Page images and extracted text
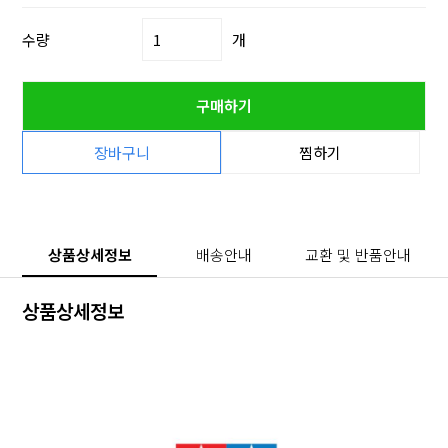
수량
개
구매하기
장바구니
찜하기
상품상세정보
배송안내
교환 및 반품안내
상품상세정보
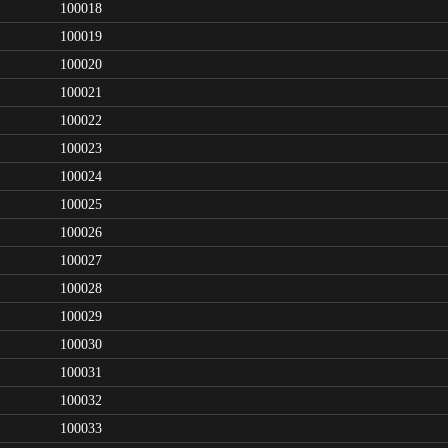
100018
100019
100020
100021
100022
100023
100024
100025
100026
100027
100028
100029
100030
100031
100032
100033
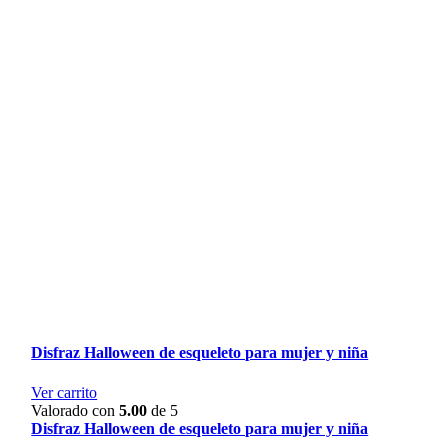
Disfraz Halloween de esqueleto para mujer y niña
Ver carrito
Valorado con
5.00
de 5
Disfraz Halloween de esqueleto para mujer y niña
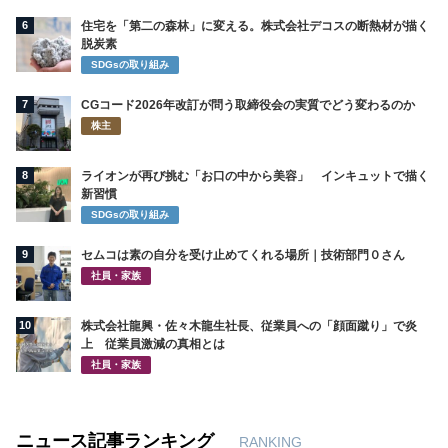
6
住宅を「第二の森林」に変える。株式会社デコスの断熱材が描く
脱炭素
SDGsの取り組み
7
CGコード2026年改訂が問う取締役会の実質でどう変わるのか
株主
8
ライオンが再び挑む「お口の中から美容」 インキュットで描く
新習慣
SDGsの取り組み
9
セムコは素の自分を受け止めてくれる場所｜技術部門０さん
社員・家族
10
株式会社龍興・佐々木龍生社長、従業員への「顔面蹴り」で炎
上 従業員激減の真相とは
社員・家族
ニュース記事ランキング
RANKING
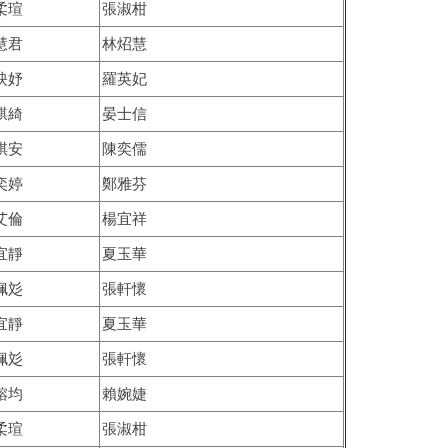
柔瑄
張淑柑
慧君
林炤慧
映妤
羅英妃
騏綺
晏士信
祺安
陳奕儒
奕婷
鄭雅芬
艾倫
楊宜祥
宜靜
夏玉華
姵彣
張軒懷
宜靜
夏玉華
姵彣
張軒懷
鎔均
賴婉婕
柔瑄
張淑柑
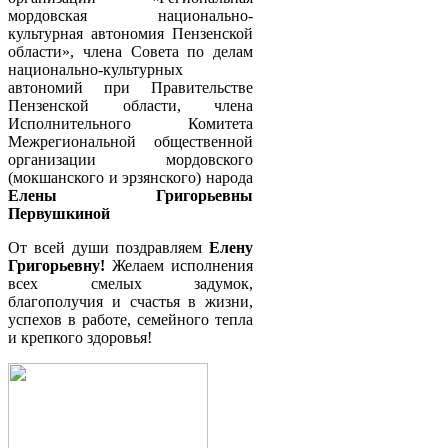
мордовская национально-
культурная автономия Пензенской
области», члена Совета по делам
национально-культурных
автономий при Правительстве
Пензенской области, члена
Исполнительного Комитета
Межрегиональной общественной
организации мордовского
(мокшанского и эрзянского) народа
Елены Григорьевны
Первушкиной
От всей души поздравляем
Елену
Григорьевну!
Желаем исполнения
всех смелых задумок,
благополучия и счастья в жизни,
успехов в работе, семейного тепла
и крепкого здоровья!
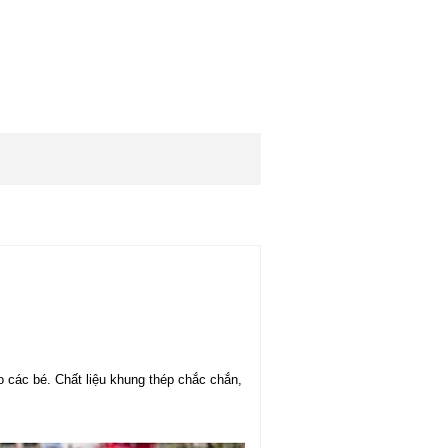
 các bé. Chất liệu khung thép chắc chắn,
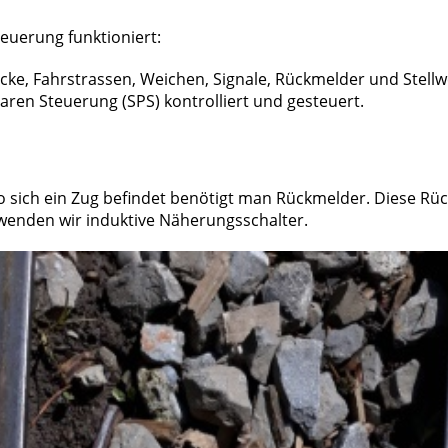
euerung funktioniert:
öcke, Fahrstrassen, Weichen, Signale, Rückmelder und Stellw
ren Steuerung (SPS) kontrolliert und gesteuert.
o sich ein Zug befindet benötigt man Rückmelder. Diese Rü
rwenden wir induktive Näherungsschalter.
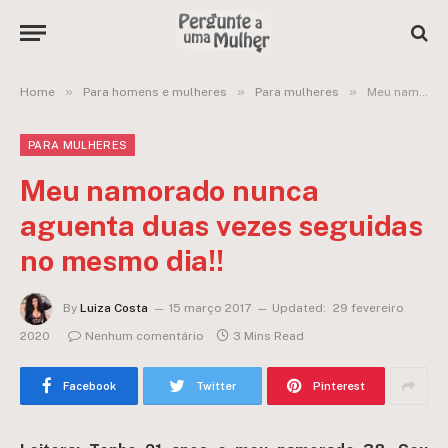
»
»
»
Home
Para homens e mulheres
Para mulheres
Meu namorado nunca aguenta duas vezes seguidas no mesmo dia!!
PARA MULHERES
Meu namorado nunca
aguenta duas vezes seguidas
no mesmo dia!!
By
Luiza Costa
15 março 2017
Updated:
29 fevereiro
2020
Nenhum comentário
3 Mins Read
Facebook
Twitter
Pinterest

About this exercise » For each line of the entries that contains the word "области", make a copy.

Reply »
области», члена Совета по делам
Пензенской области, члена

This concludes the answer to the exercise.